## Assigned task
All lines below starting at the one that holds "ใหญ่ ข้อได้เปรียบด้านความทนทานต่อความร้อนนี้ ส่งผลโดยตรงต่อ" and ending at the one that holds "EZT OLVASTA MÁR?" should be printed exactly, ends included. Pictures should not be printed, nor anything else.

[Page images and extracted text]
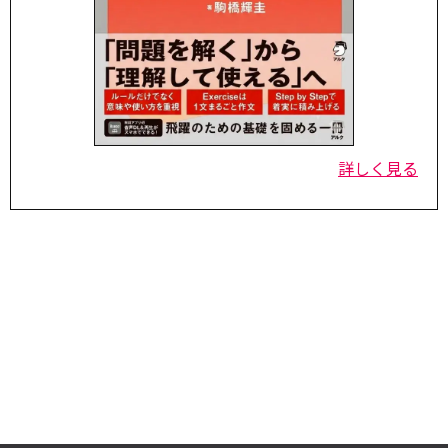
詳しく見る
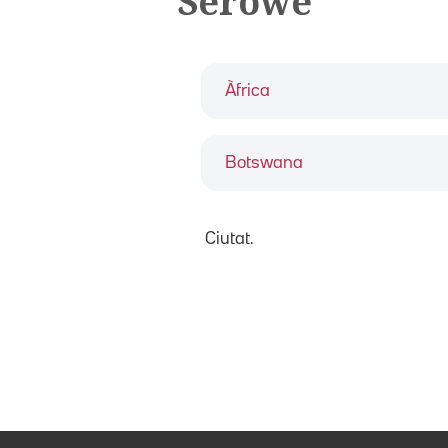
Serowe
Àfrica
Botswana
Ciutat.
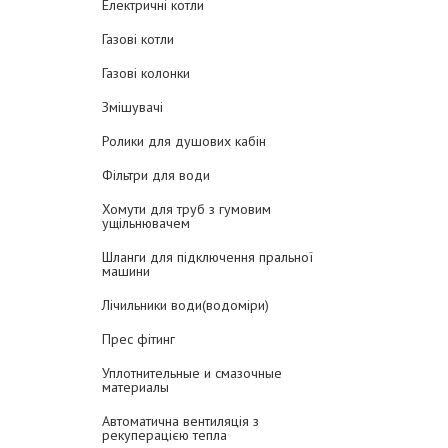
Електричні котли
Газові котли
Газові колонки
Змішувачі
Ролики для душових кабін
Фільтри для води
Хомути для труб з гумовим
ущільнювачем
Шланги для підключення пральної
машини
Лічильники води(водоміри)
Прес фітинг
Уплотнительные и смазочные
материалы
Автоматична вентиляція з
рекуперацією тепла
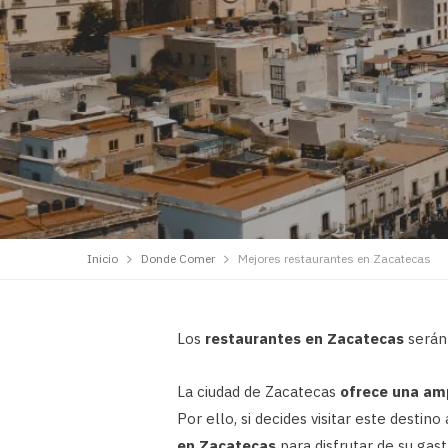
Inicio
Donde Comer
Mejores restaurantes en Zacatecas
Los
restaurantes en Zacatecas
serán 
La ciudad de Zacatecas
ofrece una amp
Por ello, si decides visitar este destin
en Zacatecas
para disfrutar de su gas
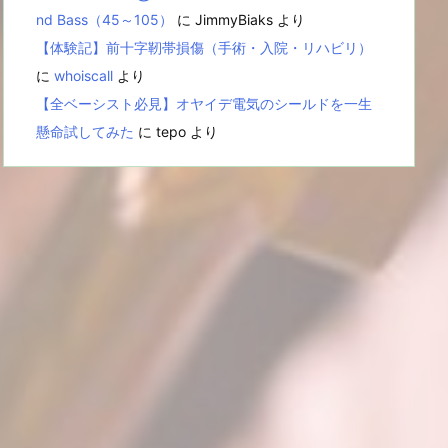
nd Bass（45～105）
に
JimmyBiaks
より
【体験記】前十字靭帯損傷（手術・入院・リハビリ）
に
whoiscall
より
【全ベーシスト必見】オヤイデ電気のシールドを一生
懸命試してみた
に
tepo
より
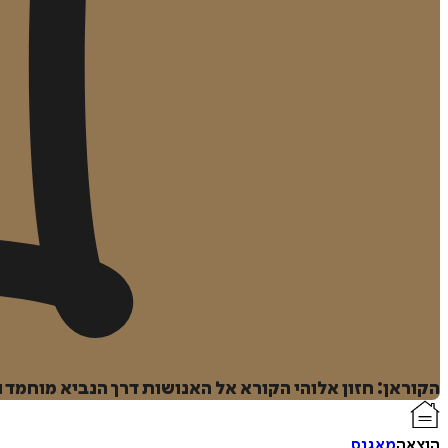
הקוראן: חזון אלוהי הקורא אל האנושות דרך הנביא מוחמד
הוצאה
מאגנס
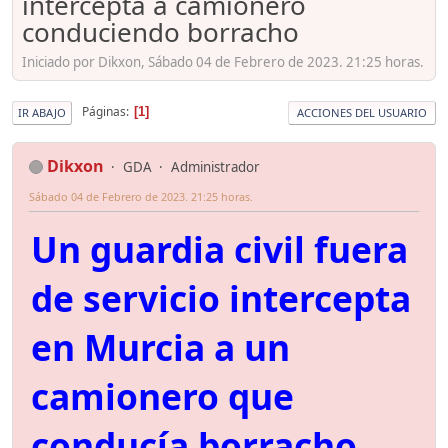
intercepta a camionero
conduciendo borracho
Iniciado por Dikxon, Sábado 04 de Febrero de 2023. 21:25 horas.
Páginas
1
IR ABAJO
ACCIONES DEL USUARIO
Dikxon
GDA
Administrador
Sábado 04 de Febrero de 2023. 21:25 horas.
Un guardia civil fuera
de servicio intercepta
en Murcia a un
camionero que
conducía borracho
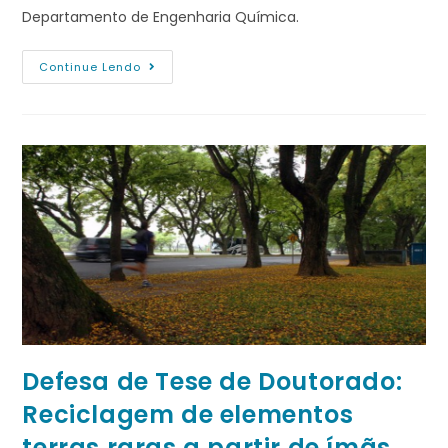
Departamento de Engenharia Química.
Continue Lendo
Defesa de Tese de Doutorado:
Reciclagem de elementos
terras raras a partir de ímãs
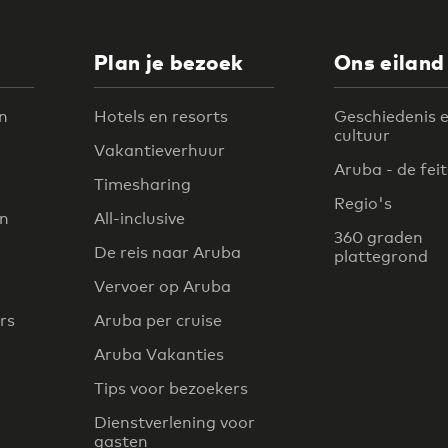
Plan je bezoek
Ons eiland
n
Hotels en resorts
Geschiedenis 
cultuur
Vakantieverhuur
Aruba - de fei
Timesharing
Regio's
en
All-inclusive
360 graden
De reis naar Aruba
plattegrond
Vervoer op Aruba
rs
Aruba per cruise
Aruba Vakanties
Tips voor bezoekers
Dienstverlening voor
gasten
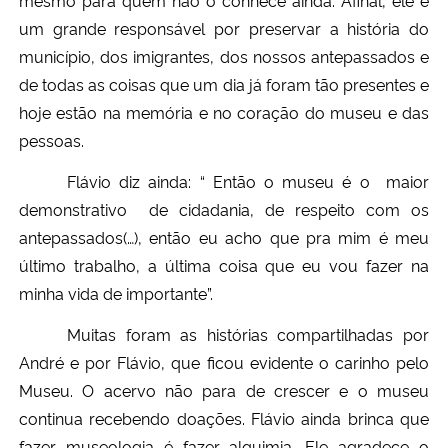
um grande responsável por preservar a história do
município, dos imigrantes, dos nossos antepassados e
de todas as coisas que um dia já foram tão presentes e
hoje estão na memória e no coração do museu e das
pessoas.
Flávio diz ainda: “ Então o museu é o maior
demonstrativo de cidadania, de respeito com os
antepassados(…), então eu acho que pra mim é meu
último trabalho, a última coisa que eu vou fazer na
minha vida de importante”.
Muitas foram as histórias compartilhadas por
André e por Flávio, que ficou evidente o carinho pelo
Museu. O acervo não para de crescer e o museu
continua recebendo doações. Flávio ainda brinca que
fazer museologia é fazer alquimia. Ele agradece o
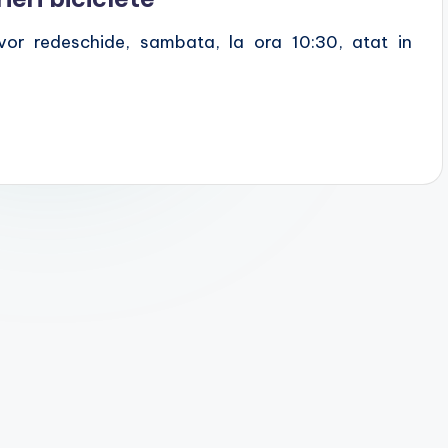
vor redeschide, sambata, la ora 10:30, atat in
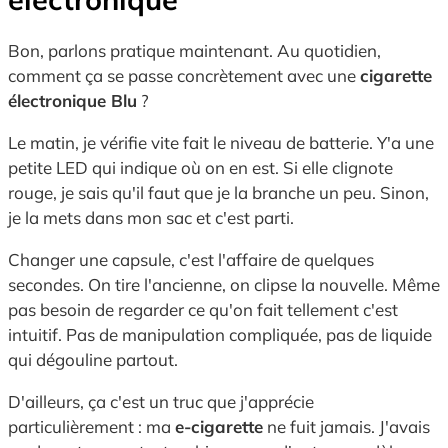
Bon, parlons pratique maintenant. Au quotidien,
comment ça se passe concrètement avec une
cigarette
électronique Blu
?
Le matin, je vérifie vite fait le niveau de batterie. Y'a une
petite LED qui indique où on en est. Si elle clignote
rouge, je sais qu'il faut que je la branche un peu. Sinon,
je la mets dans mon sac et c'est parti.
Changer une capsule, c'est l'affaire de quelques
secondes. On tire l'ancienne, on clipse la nouvelle. Même
pas besoin de regarder ce qu'on fait tellement c'est
intuitif. Pas de manipulation compliquée, pas de liquide
qui dégouline partout.
D'ailleurs, ça c'est un truc que j'apprécie
particulièrement : ma
e-cigarette
ne fuit jamais. J'avais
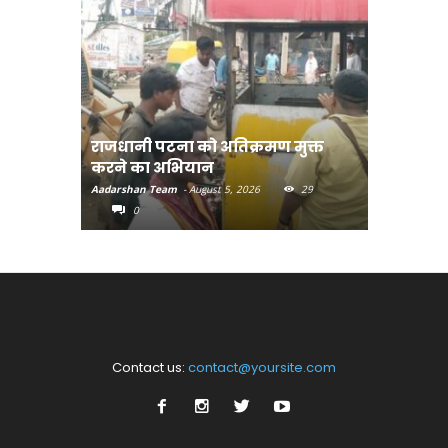
राजधानी पटना को अतिक्रमण मुक्त
भोजपुरी हॉ
करने का अभियान
लुक जारी
Aadarshan Team
-
August 5, 2026
29
Aadarshan T
0
0
Contact us:
contact@yoursite.com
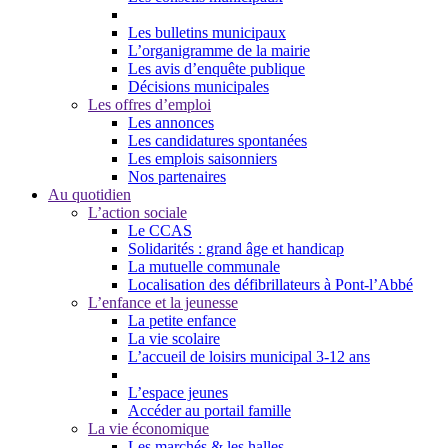
Les bulletins municipaux
L’organigramme de la mairie
Les avis d’enquête publique
Décisions municipales
Les offres d’emploi
Les annonces
Les candidatures spontanées
Les emplois saisonniers
Nos partenaires
Au quotidien
L’action sociale
Le CCAS
Solidarités : grand âge et handicap
La mutuelle communale
Localisation des défibrillateurs à Pont-l’Abbé
L’enfance et la jeunesse
La petite enfance
La vie scolaire
L’accueil de loisirs municipal 3-12 ans
L’espace jeunes
Accéder au portail famille
La vie économique
Les marchés & les halles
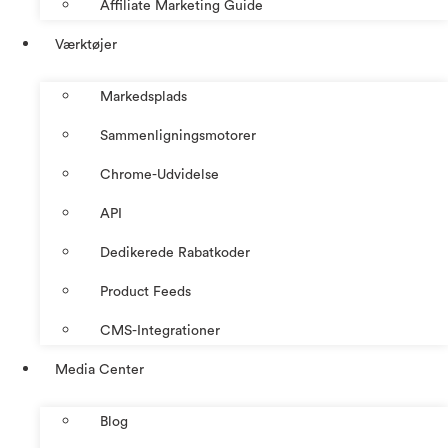
Affiliate Marketing Guide
Værktøjer
Markedsplads
Sammenligningsmotorer
Chrome-Udvidelse
API
Dedikerede Rabatkoder
Product Feeds
CMS-Integrationer
Media Center
Blog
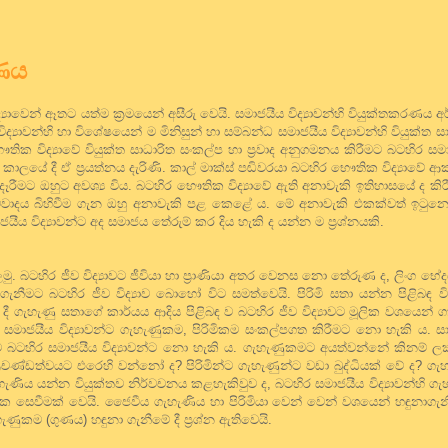
ණය
ාවෙන් ඈතට යත්ම ක්‍රමයෙන් අසීරු වෙයි. සමාජයීය විද්‍යාවන්හි වියුක්තකරණය 
යාවන්හි හා විශේෂයෙන් ම මිනිසුන් හා සම්බන්ධ සමාජයීය විද්‍යාවන්හි වියුක්ත 
තික විද්‍යාවේ වියුක්ත සාධාරිත සංකල්ප හා ප්‍රවාද අනුගමනය කිරීමට බටහිර සමාජය
ල් කාලයේ දී ඒ ප්‍රයත්නය දැරිණි. කාල් මාක්ස් පඬිවරයා බටහිර භෞතික විද්‍යාවේ
ෑරීමට ඔහුට අවශ්‍ය විය. බටහිර භෞතික විද්‍යාවේ ඇති අනාවැකි ඉතිහාසයේ ද කි
ිස්ට්වාදය බිහිවීම ගැන ඔහු අනාවැකි පළ කෙළේ ය. මේ අනාවැකි එකක්වත් ඉටු
යීය විද්‍යාවන්ට අද සමාජය තේරුම් කර දිය හැකි ද යන්න ම ප්‍රශ්නයකි.
. බටහිර ජීව විද්‍යාවට ජීවියා හා ප්‍රාණියා අතර වෙනස නො තේරුණ ද, ලිංග භේ
ැනීමට බටහිර ජීව විද්‍යාව බොහෝ විට සමත්වෙයි. පිරිමි සතා යන්න පිළිබඳ ව
 දී ගැහැණු සතාගේ කාර්යය ආදිය පිළිබඳ ව බටහිර ජීව විද්‍යාවට මූලික වශයෙන් 
සමාජයීය විද්‍යාවන්ට ගැහැණුකම, පිරිමිකම සංකල්පගත කිරීමට නො හැකි ය. ස
ීම බටහිර සමාජයීය විද්‍යාවන්ට නො හැකි ය. ගැහැණුකමට අයත්වන්නේ කිනම් ලක
්‍රචණ්ඩත්වයට එරෙහි වන්නෝ ද? පිරිමින්ට ගැහැණුන්ට වඩා බුද්ධියක් වේ ද? ගැහ
ගැහැණිය යන්න වියුක්තව නිර්වචනය කළහැකිවුව ද, බටහිර සමාජයීය විද්‍යාවන්හි 
නික සෙවීමක් වෙයි. ජෛවීය ගැහැණිය හා පිරිමියා වෙන් වෙන් වශයෙන් හඳුනාගැන
ණුකම (ගුණය) හඳුනා ගැනීමේ දී ප්‍රශ්න ඇතිවෙයි.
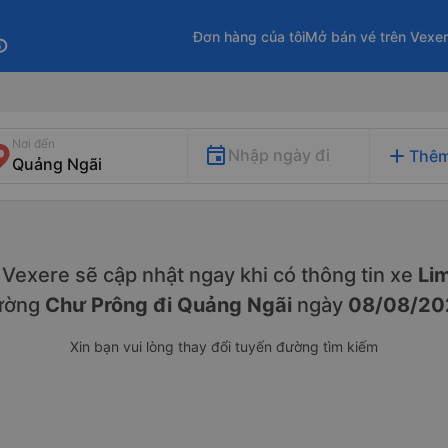
Đơn hàng của tôi
Mở bán vé trên Vexe
fo
Nơi đến
add
Nhập ngày đi
Thêm
y. Vexere sẽ cập nhật ngay khi có thông tin xe
Lim
ường
Chư Prông đi Quảng Ngãi
ngày
08/08/20
Xin bạn vui lòng thay đổi tuyến đường tìm kiếm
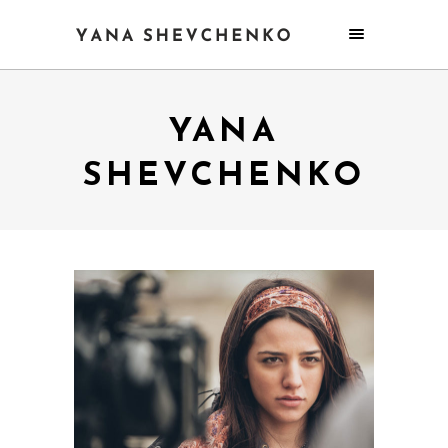
YANA
SHEVCHENKO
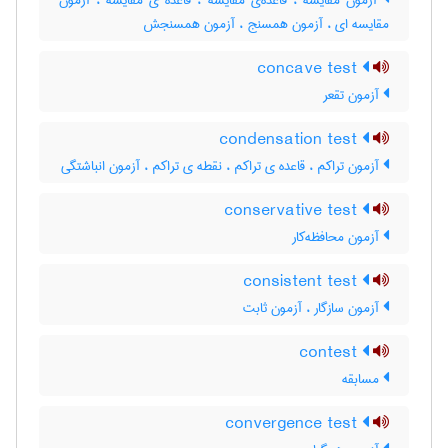
آزمون مقایسه ، قاعده‌ی مقایسه ، قاعده ی مقایسه ، آزمون
مقایسه ای ، آزمون همسنج ، آزمون همسنجش
concave test
آزمون تقعر
condensation test
آزمون تراکم ، قاعده ی تراکم ، نقطه ی تراکم ، آزمون انباشتگی
conservative test
آزمون محافظه‌کار
consistent test
آزمون سازگار ، آزمون ثابت
contest
مسابقه
convergence test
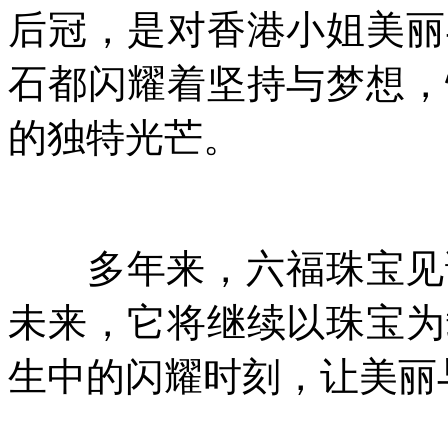
后冠，是对香港小姐美丽
石都闪耀着坚持与梦想，
的独特光芒。
多年来，六福珠宝见证
未来，它将继续以珠宝为
生中的闪耀时刻，让美丽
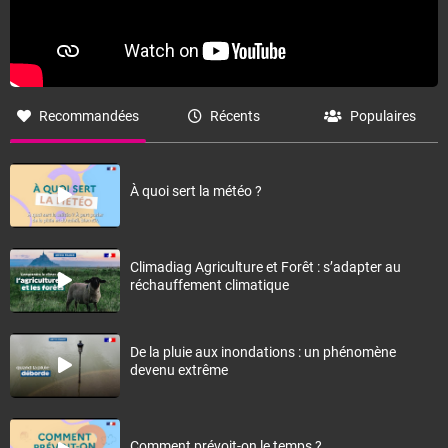
Recommandées
Récents
Populaires
À quoi sert la météo ?
Climadiag Agriculture et Forêt : s’adapter au
réchauffement climatique
De la pluie aux inondations : un phénomène
devenu extrême
Comment prévoit-on le temps ?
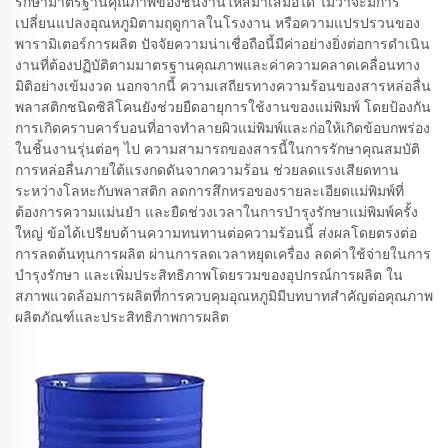
รักษามาตรฐานคุณภาพของชิ้นงานให้สม่ำเสมอได้ ไม่ว่าจะมีการ
เปลี่ยนแปลงอุณหภูมิตามฤดูกาลในโรงงาน หรือความแปรปรวนของ
พารามิเตอร์การผลิต ปัจจัยความน่าเชื่อถือนี้มีค่าอย่างยิ่งต่อการดำเนิน
งานที่ต้องปฏิบัติตามมาตรฐานคุณภาพและค่าความคลาดเคลื่อนทาง
มิติอย่างเข้มงวด นอกจากนี้ ความเสถียรทางความร้อนของสารหล่อลื่น
พลาสติกชนิดซิลิโคนยังช่วยยืดอายุการใช้งานของแม่พิมพ์ โดยป้องกัน
การเกิดคราบคาร์บอนที่อาจทำลายผิวแม่พิมพ์และก่อให้เกิดข้อบกพร่อง
ในชิ้นงานรุ่นต่อๆ ไป ความสามารถของสารนี้ในการรักษาคุณสมบัติ
การหล่อลื่นภายใต้แรงกดดันจากความร้อน ช่วยลดแรงเสียดทาน
ระหว่างโลหะกับพลาสติก ลดการสึกหรอของรายละเอียดแม่พิมพ์ที่
ต้องการความแม่นยำ และยืดช่วงเวลาในการบำรุงรักษาแม่พิมพ์ครั้ง
ใหญ่ ข้อได้เปรียบด้านความทนทานต่อความร้อนนี้ ส่งผลโดยตรงต่อ
การลดต้นทุนการผลิต ผ่านการลดเวลาหยุดเครื่อง ลดค่าใช้จ่ายในการ
บำรุงรักษา และเพิ่มประสิทธิภาพโดยรวมของอุปกรณ์การผลิต ใน
สภาพแวดล้อมการผลิตที่การควบคุมอุณหภูมิมีบทบาทสำคัญต่อคุณภาพ
ผลิตภัณฑ์และประสิทธิภาพการผลิต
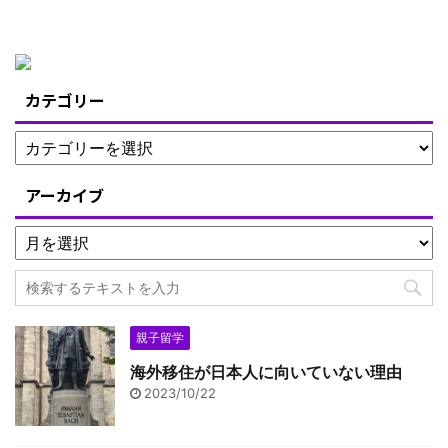
カテゴリー
アーカイブ
親子留学
海外移住が日本人に向いていない理由
2023/10/22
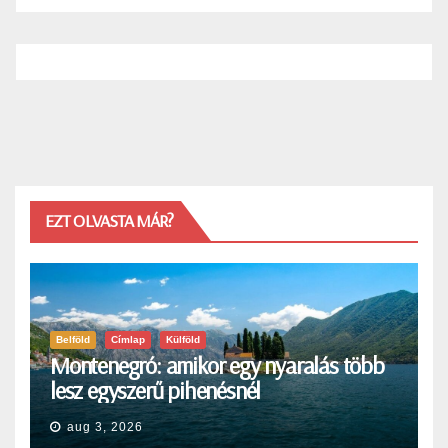
EZT OLVASTA MÁR?
Belföld
Címlap
Külföld
Montenegró: amikor egy nyaralás több
lesz egyszerű pihenésnél
aug 3, 2026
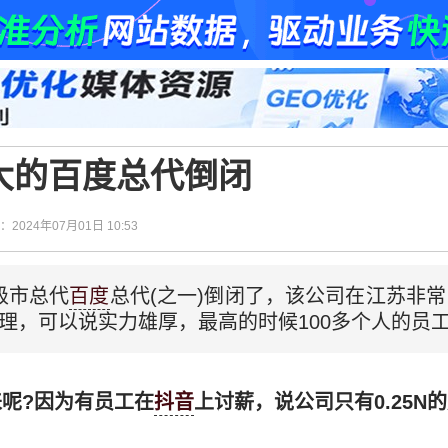
大的百度总代倒闭
间：2024年07月01日 10:53
级市总代
百度
总代(之一)倒闭了，该公司在江苏非常
理，可以说实力雄厚，最高的时候100多个人的员
呢?因为有员工在
抖音
上讨薪，说公司只有0.25N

## Result below
ใหญ่ ข้อได้เปรียบด้านความทนทานต่อความร้อนนี้ ส่งผลโดยตรงต่อ
การลดต้นทุนการผลิต ผ่านการลดเวลาหยุดเครื่อง ลดค่าใช้จ่ายในการ
บำรุงรักษา และเพิ่มประสิทธิภาพโดยรวมของอุปกรณ์การผลิต ใน
สภาพแวดล้อมการผลิตที่การควบคุมอุณหภูมิมีบทบาทสำคัญต่อคุณภาพ
ผลิตภัณฑ์และประสิทธิภาพการผลิต
カテゴリー
アーカイブ
親子留学
海外移住が日本人に向いていない理由
2023/10/22
EZT OLVASTA MÁR?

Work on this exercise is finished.